■ Exercise ■
This exercise calls for a copy of every line in the listing below that carries the word "bindings".

[Start of Attachment]

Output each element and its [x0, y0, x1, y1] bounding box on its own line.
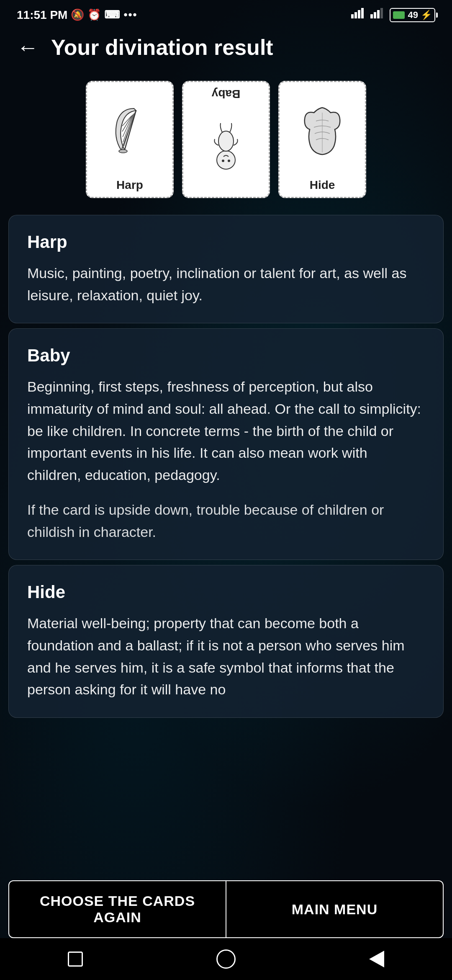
- svg-line-8: [125, 111, 136, 150]
- status-left: 11:51 PM 🔕 ⏰ ⌨ •••: [17, 8, 138, 22]
- card-harp[interactable]: Harp: [86, 81, 174, 198]
- back-button[interactable]: ←: [17, 36, 39, 58]
- time-display: 11:51 PM: [17, 8, 67, 22]
- signal-icon-1: [351, 8, 366, 22]
- desc-card-baby: Baby Beginning, first steps, freshness o…: [8, 328, 444, 560]
- desc-baby-title: Baby: [27, 346, 425, 366]
- svg-rect-4: [370, 14, 373, 18]
- svg-point-19: [222, 160, 224, 162]
- desc-card-hide: Hide Material well-being; property that …: [8, 565, 444, 718]
- stop-icon[interactable]: [65, 949, 86, 970]
- header: ← Your divination result: [0, 26, 452, 72]
- battery-icon: 49 ⚡: [390, 8, 435, 22]
- desc-baby-text: Beginning, first steps, freshness of per…: [27, 376, 425, 486]
- baby-icon: [207, 105, 245, 190]
- desc-hide-title: Hide: [27, 582, 425, 602]
- hide-icon: [301, 89, 343, 174]
- desc-hide-text: Material well-being; property that can b…: [27, 612, 425, 701]
- svg-point-15: [119, 150, 127, 153]
- cards-section: Harp: [0, 72, 452, 215]
- card-hide-label: Hide: [310, 178, 335, 192]
- harp-icon: [109, 89, 151, 174]
- card-harp-label: Harp: [116, 178, 143, 192]
- status-right: 49 ⚡: [351, 8, 435, 22]
- mute-icon: 🔕: [71, 8, 84, 21]
- desc-harp-title: Harp: [27, 232, 425, 252]
- signal-icon-2: [370, 8, 385, 22]
- battery-label: 49: [408, 10, 418, 21]
- descriptions-section: Harp Music, painting, poetry, inclinatio…: [0, 215, 452, 721]
- nav-bar: [0, 938, 452, 980]
- main-menu-button[interactable]: MAIN MENU: [226, 880, 444, 938]
- svg-rect-6: [377, 10, 380, 18]
- svg-point-18: [228, 160, 230, 162]
- svg-line-10: [124, 113, 135, 146]
- desc-baby-secondary: If the card is upside down, trouble beca…: [27, 499, 425, 543]
- svg-rect-2: [358, 10, 360, 18]
- svg-rect-0: [351, 14, 354, 18]
- svg-rect-3: [361, 8, 364, 18]
- desc-card-harp: Harp Music, painting, poetry, inclinatio…: [8, 215, 444, 323]
- usb-icon: ⌨: [104, 8, 120, 21]
- alarm-icon: ⏰: [87, 8, 101, 21]
- desc-harp-text: Music, painting, poetry, inclination or …: [27, 262, 425, 306]
- choose-again-button[interactable]: CHOOSE THE CARDS AGAIN: [8, 880, 226, 938]
- home-icon[interactable]: [216, 949, 236, 970]
- svg-rect-1: [354, 12, 357, 18]
- bottom-buttons: CHOOSE THE CARDS AGAIN MAIN MENU: [0, 880, 452, 938]
- card-baby-label: Baby: [212, 87, 240, 101]
- svg-rect-5: [374, 12, 376, 18]
- card-hide[interactable]: Hide: [278, 81, 366, 198]
- status-bar: 11:51 PM 🔕 ⏰ ⌨ •••: [0, 0, 452, 26]
- more-icon: •••: [123, 8, 137, 21]
- svg-rect-7: [380, 8, 383, 18]
- page-title: Your divination result: [51, 35, 273, 60]
- svg-point-17: [218, 131, 234, 151]
- card-baby[interactable]: Baby: [182, 81, 270, 198]
- svg-point-16: [217, 151, 235, 169]
- back-nav-icon[interactable]: [366, 949, 387, 970]
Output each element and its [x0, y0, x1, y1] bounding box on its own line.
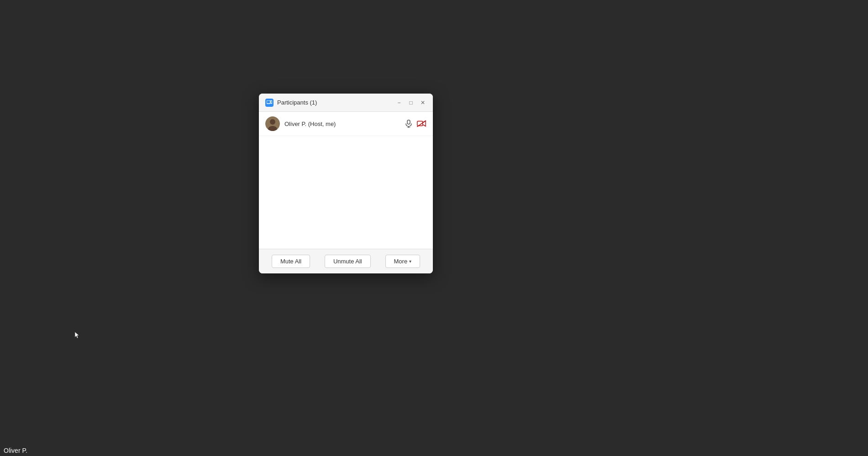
participants-list: Oliver P. (Host, me) [259, 112, 433, 249]
svg-rect-4 [407, 120, 410, 124]
svg-rect-0 [267, 100, 270, 104]
mute-all-button[interactable]: Mute All [272, 255, 310, 268]
close-button[interactable]: ✕ [419, 99, 426, 106]
participant-controls [404, 119, 426, 129]
participant-row: Oliver P. (Host, me) [259, 112, 433, 136]
more-label: More [394, 258, 408, 265]
participant-name: Oliver P. (Host, me) [284, 121, 399, 127]
zoom-logo-icon [265, 99, 274, 107]
minimize-button[interactable]: − [395, 99, 403, 106]
empty-participants-area [259, 136, 433, 241]
dialog-footer: Mute All Unmute All More ▾ [259, 249, 433, 273]
video-icon[interactable] [416, 119, 426, 129]
window-controls: − □ ✕ [395, 99, 426, 106]
maximize-button[interactable]: □ [407, 99, 415, 106]
participants-dialog: Participants (1) − □ ✕ Oliver P. (Host, … [259, 94, 433, 273]
mic-icon[interactable] [404, 119, 414, 129]
unmute-all-button[interactable]: Unmute All [325, 255, 371, 268]
bottom-name-label: Oliver P. [0, 445, 31, 456]
svg-point-2 [270, 119, 275, 125]
title-bar: Participants (1) − □ ✕ [259, 94, 433, 112]
avatar [265, 116, 280, 131]
background [0, 0, 868, 456]
chevron-down-icon: ▾ [409, 259, 411, 264]
title-bar-left: Participants (1) [265, 99, 317, 107]
dialog-title: Participants (1) [277, 99, 317, 106]
more-button[interactable]: More ▾ [385, 255, 421, 268]
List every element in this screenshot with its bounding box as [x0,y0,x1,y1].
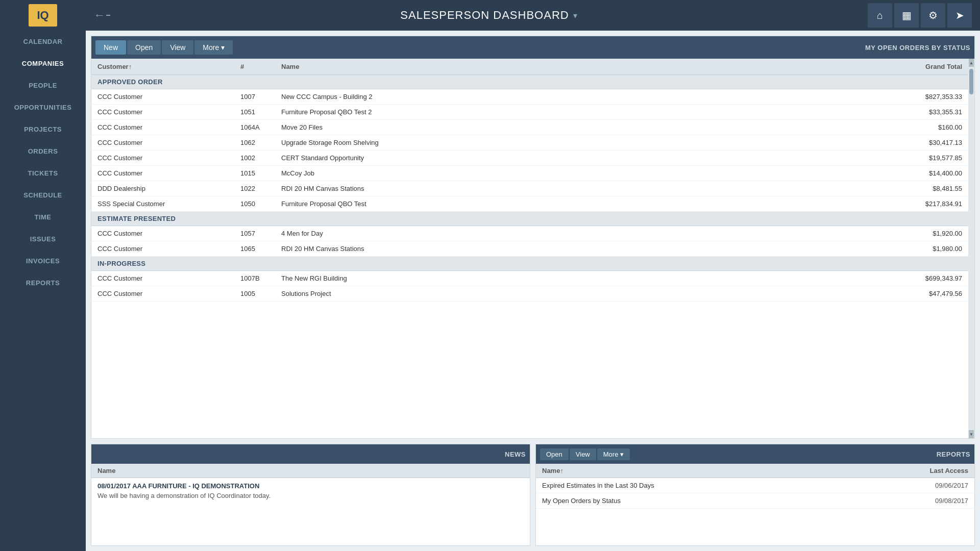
table-row[interactable]: CCC Customer 1051 Furniture Proposal QBO… [91,105,968,120]
table-row[interactable]: DDD Dealership 1022 RDI 20 HM Canvas Sta… [91,181,968,196]
cell-grand-total: $19,577.85 [870,154,962,162]
reports-body: Expired Estimates in the Last 30 Days 09… [536,478,974,509]
cell-grand-total: $47,479.56 [870,290,962,297]
logout-button[interactable]: ➤ [947,3,972,28]
table-row[interactable]: CCC Customer 1005 Solutions Project $47,… [91,286,968,302]
settings-button[interactable]: ⚙ [921,3,945,28]
table-row[interactable]: SSS Special Customer 1050 Furniture Prop… [91,196,968,212]
table-row[interactable]: CCC Customer 1065 RDI 20 HM Canvas Stati… [91,241,968,257]
orders-section: New Open View More ▾ MY OPEN ORDERS BY S… [91,36,975,439]
news-header: Name [91,464,530,478]
cell-name: Move 20 Files [281,123,870,131]
cell-number: 1022 [240,185,281,192]
orders-toolbar: New Open View More ▾ MY OPEN ORDERS BY S… [91,36,974,59]
orders-title: MY OPEN ORDERS BY STATUS [865,44,970,52]
reports-col-name[interactable]: Name↑ [542,467,887,474]
sidebar: IQ CALENDAR COMPANIES PEOPLE OPPORTUNITI… [0,0,86,551]
cell-number: 1050 [240,200,281,208]
sidebar-item-calendar[interactable]: CALENDAR [0,31,86,53]
cell-customer: CCC Customer [97,169,240,177]
gear-icon: ⚙ [928,9,938,21]
sidebar-item-schedule[interactable]: SCHEDULE [0,184,86,206]
table-body: APPROVED ORDER CCC Customer 1007 New CCC… [91,75,968,438]
chart-button[interactable]: ▦ [894,3,919,28]
dashboard-dropdown-icon[interactable]: ▾ [573,11,578,20]
cell-name: Upgrade Storage Room Shelving [281,139,870,146]
list-item[interactable]: My Open Orders by Status 09/08/2017 [536,493,974,509]
cell-name: McCoy Job [281,169,870,177]
more-button[interactable]: More ▾ [194,40,233,55]
news-title: NEWS [505,450,526,458]
chart-icon: ▦ [902,9,912,21]
cell-name: The New RGI Building [281,274,870,282]
scroll-down[interactable]: ▼ [969,430,974,438]
open-button[interactable]: Open [127,40,161,55]
cell-name: CERT Standard Opportunity [281,154,870,162]
cell-number: 1015 [240,169,281,177]
table-row[interactable]: CCC Customer 1057 4 Men for Day $1,920.0… [91,226,968,241]
cell-customer: SSS Special Customer [97,200,240,208]
reports-view-button[interactable]: View [570,448,596,460]
col-customer[interactable]: Customer↑ [97,63,240,70]
sidebar-item-orders[interactable]: ORDERS [0,140,86,162]
cell-number: 1007B [240,274,281,282]
cell-number: 1007 [240,93,281,101]
reports-toolbar: Open View More ▾ REPORTS [536,444,974,464]
table-row[interactable]: CCC Customer 1015 McCoy Job $14,400.00 [91,166,968,181]
cell-name: RDI 20 HM Canvas Stations [281,185,870,192]
sidebar-item-people[interactable]: PEOPLE [0,74,86,96]
sidebar-item-invoices[interactable]: INVOICES [0,250,86,272]
news-content: 08/01/2017 AAA FURNITURE - IQ DEMONSTRAT… [91,478,530,545]
report-last-access: 09/08/2017 [887,497,968,505]
cell-name: RDI 20 HM Canvas Stations [281,245,870,253]
scroll-thumb[interactable] [969,69,973,94]
table-row[interactable]: CCC Customer 1007B The New RGI Building … [91,271,968,286]
cell-customer: CCC Customer [97,93,240,101]
home-button[interactable]: ⌂ [868,3,892,28]
cell-name: New CCC Campus - Building 2 [281,93,870,101]
col-grand-total[interactable]: Grand Total [870,63,962,70]
cell-customer: CCC Customer [97,245,240,253]
table-row[interactable]: CCC Customer 1064A Move 20 Files $160.00 [91,120,968,135]
logout-icon: ➤ [955,9,964,21]
table-row[interactable]: CCC Customer 1062 Upgrade Storage Room S… [91,135,968,151]
sidebar-item-opportunities[interactable]: OPPORTUNITIES [0,96,86,118]
header-icons: ⌂ ▦ ⚙ ➤ [868,3,972,28]
reports-col-last-access[interactable]: Last Access [887,467,968,474]
scroll-up[interactable]: ▲ [969,59,974,67]
report-name: My Open Orders by Status [542,497,887,505]
reports-more-button[interactable]: More ▾ [597,448,630,460]
cell-number: 1065 [240,245,281,253]
col-number[interactable]: # [240,63,281,70]
news-toolbar: NEWS [91,444,530,464]
sidebar-item-reports[interactable]: REPORTS [0,272,86,294]
list-item[interactable]: Expired Estimates in the Last 30 Days 09… [536,478,974,493]
cell-customer: CCC Customer [97,230,240,237]
view-button[interactable]: View [162,40,193,55]
reports-open-button[interactable]: Open [540,448,569,460]
report-last-access: 09/06/2017 [887,482,968,489]
sidebar-item-tickets[interactable]: TICKETS [0,162,86,184]
news-section: NEWS Name 08/01/2017 AAA FURNITURE - IQ … [91,444,530,546]
bottom-section: NEWS Name 08/01/2017 AAA FURNITURE - IQ … [91,444,975,546]
cell-customer: CCC Customer [97,154,240,162]
group-header: APPROVED ORDER [91,75,968,89]
home-icon: ⌂ [877,10,883,21]
cell-number: 1051 [240,108,281,116]
cell-grand-total: $8,481.55 [870,185,962,192]
reports-title: REPORTS [937,450,970,458]
cell-number: 1002 [240,154,281,162]
cell-grand-total: $30,417.13 [870,139,962,146]
sidebar-item-companies[interactable]: COMPANIES [0,53,86,74]
col-name[interactable]: Name [281,63,870,70]
news-title-text[interactable]: 08/01/2017 AAA FURNITURE - IQ DEMONSTRAT… [97,482,524,490]
table-row[interactable]: CCC Customer 1007 New CCC Campus - Build… [91,89,968,105]
new-button[interactable]: New [95,40,126,55]
table-row[interactable]: CCC Customer 1002 CERT Standard Opportun… [91,151,968,166]
logo[interactable]: IQ [29,4,57,27]
sidebar-item-time[interactable]: TIME [0,206,86,228]
sidebar-item-projects[interactable]: PROJECTS [0,118,86,140]
back-button[interactable]: ← [94,9,110,22]
cell-customer: CCC Customer [97,123,240,131]
sidebar-item-issues[interactable]: ISSUES [0,228,86,250]
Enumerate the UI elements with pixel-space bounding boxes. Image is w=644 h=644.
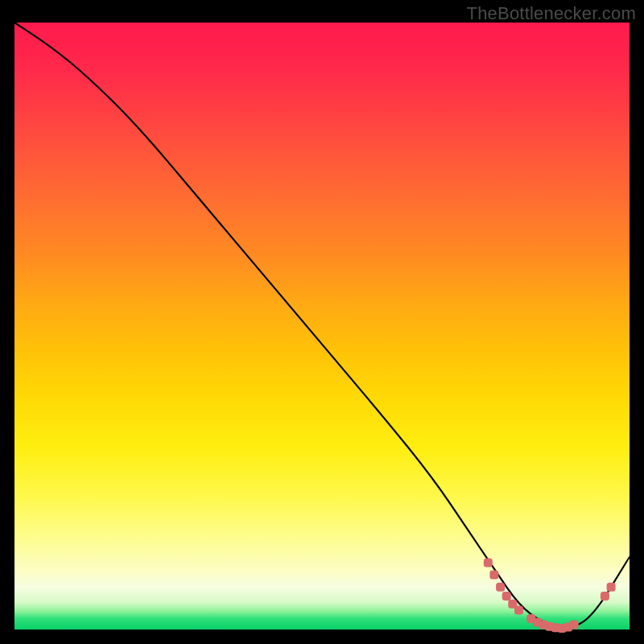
bottleneck-curve <box>14 23 630 627</box>
curve-marker <box>502 592 511 601</box>
chart-container: TheBottlenecker.com <box>0 0 644 644</box>
curve-marker <box>570 621 579 630</box>
curve-svg <box>14 23 630 630</box>
watermark-text: TheBottlenecker.com <box>467 3 636 24</box>
curve-marker <box>489 571 498 580</box>
curve-marker <box>601 592 609 601</box>
curve-marker <box>496 583 505 592</box>
curve-marker <box>607 583 616 592</box>
curve-marker <box>484 559 493 568</box>
curve-markers <box>484 559 616 633</box>
curve-marker <box>514 605 523 614</box>
plot-area <box>14 23 630 630</box>
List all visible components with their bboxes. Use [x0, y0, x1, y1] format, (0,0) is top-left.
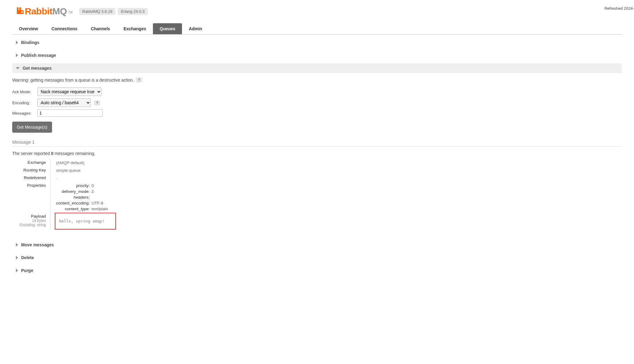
remaining-count: 0	[51, 151, 54, 156]
routing-key-label: Routing Key	[12, 167, 46, 174]
section-purge-title: Purge	[21, 268, 33, 273]
payload-label-cell: Payload 18 bytes Encoding: string	[12, 213, 46, 230]
encoding-select[interactable]: Auto string / base64	[37, 98, 91, 107]
circle-icon: ○	[56, 177, 57, 180]
svg-rect-3	[21, 11, 23, 13]
prop-headers-k: headers:	[56, 195, 90, 200]
redelivered-value: ○	[55, 174, 622, 182]
tab-overview[interactable]: Overview	[12, 23, 45, 34]
ack-mode-row: Ack Mode: Nack message requeue true	[12, 87, 622, 96]
help-badge-encoding[interactable]: ?	[94, 100, 100, 105]
section-delete[interactable]: Delete	[12, 253, 622, 263]
encoding-label: Encoding:	[12, 101, 37, 105]
chevron-right-icon	[16, 53, 18, 57]
tabbar: Overview Connections Channels Exchanges …	[12, 23, 622, 35]
section-get-messages[interactable]: Get messages	[12, 63, 622, 73]
section-delete-title: Delete	[21, 255, 34, 260]
warning-row: Warning: getting messages from a queue i…	[12, 77, 622, 83]
messages-row: Messages:	[12, 109, 622, 117]
properties-value: priority: 0 delivery_mode: 2 headers: co…	[55, 182, 622, 213]
logo: RabbitMQ TM	[17, 6, 72, 17]
exchange-value: (AMQP default)	[55, 159, 622, 167]
message-details-grid: Exchange (AMQP default) Routing Key simp…	[12, 159, 622, 230]
logo-tm: TM	[68, 11, 72, 14]
ack-mode-label: Ack Mode:	[12, 90, 37, 94]
section-move-title: Move messages	[21, 242, 54, 247]
get-messages-button[interactable]: Get Message(s)	[12, 122, 52, 133]
version-rabbitmq: RabbitMQ 3.8.19	[79, 8, 115, 15]
prop-headers-v	[91, 195, 108, 200]
remaining-row: The server reported 0 messages remaining…	[12, 151, 622, 156]
payload-box: hello, spring amqp!	[55, 213, 116, 230]
message-title: Message 1	[12, 139, 622, 147]
payload-label: Payload	[31, 214, 46, 219]
messages-label: Messages:	[12, 111, 37, 116]
version-erlang: Erlang 24.0.3	[118, 8, 147, 15]
chevron-right-icon	[16, 269, 18, 272]
prop-priority-k: priority:	[56, 183, 90, 188]
messages-input[interactable]	[37, 109, 103, 117]
routing-key-value: simple.queue	[55, 167, 622, 174]
prop-priority-v: 0	[91, 183, 108, 188]
prop-content-type-k: content_type:	[56, 207, 90, 211]
redelivered-label: Redelivered	[12, 174, 46, 182]
payload-value-cell: hello, spring amqp!	[55, 213, 622, 230]
prop-delivery-mode-k: delivery_mode:	[56, 189, 90, 194]
remaining-pre: The server reported	[12, 151, 51, 156]
section-move-messages[interactable]: Move messages	[12, 240, 622, 250]
encoding-row: Encoding: Auto string / base64 ?	[12, 98, 622, 107]
grid-separator	[50, 159, 50, 167]
section-purge[interactable]: Purge	[12, 266, 622, 275]
header: RabbitMQ TM RabbitMQ 3.8.19 Erlang 24.0.…	[0, 0, 634, 20]
prop-content-encoding-v: UTF-8	[91, 201, 108, 205]
ack-mode-select[interactable]: Nack message requeue true	[37, 87, 102, 96]
remaining-post: messages remaining.	[54, 151, 95, 156]
section-bindings-title: Bindings	[21, 40, 39, 45]
tab-admin[interactable]: Admin	[182, 23, 209, 34]
logo-rabbit-text: Rabbit	[25, 6, 52, 17]
get-messages-panel: Warning: getting messages from a queue i…	[12, 77, 622, 230]
chevron-right-icon	[16, 243, 18, 247]
payload-encoding: Encoding: string	[12, 223, 46, 227]
chevron-down-icon	[16, 67, 20, 69]
exchange-label: Exchange	[12, 159, 46, 167]
payload-size: 18 bytes	[12, 219, 46, 223]
tab-channels[interactable]: Channels	[84, 23, 117, 34]
section-bindings[interactable]: Bindings	[12, 38, 622, 47]
tab-queues[interactable]: Queues	[153, 23, 182, 34]
prop-content-type-v: text/plain	[91, 207, 108, 211]
section-publish[interactable]: Publish message	[12, 50, 622, 60]
prop-content-encoding-k: content_encoding:	[56, 201, 90, 205]
rabbitmq-icon	[17, 7, 24, 14]
chevron-right-icon	[16, 41, 18, 44]
logo-mq-text: MQ	[52, 6, 67, 17]
section-publish-title: Publish message	[21, 53, 56, 58]
warning-text: Warning: getting messages from a queue i…	[12, 78, 134, 83]
help-badge-warning[interactable]: ?	[136, 77, 142, 83]
chevron-right-icon	[16, 256, 18, 259]
properties-label: Properties	[12, 182, 46, 213]
tab-connections[interactable]: Connections	[45, 23, 84, 34]
refreshed-text: Refreshed 2024-	[604, 6, 634, 11]
section-get-messages-title: Get messages	[23, 66, 52, 71]
prop-delivery-mode-v: 2	[91, 189, 108, 194]
tab-exchanges[interactable]: Exchanges	[117, 23, 153, 34]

[End of Attachment]

■ Written response ■
section-bindings-title: Bindings	[21, 40, 39, 45]
section-bindings[interactable]: Bindings	[12, 38, 622, 47]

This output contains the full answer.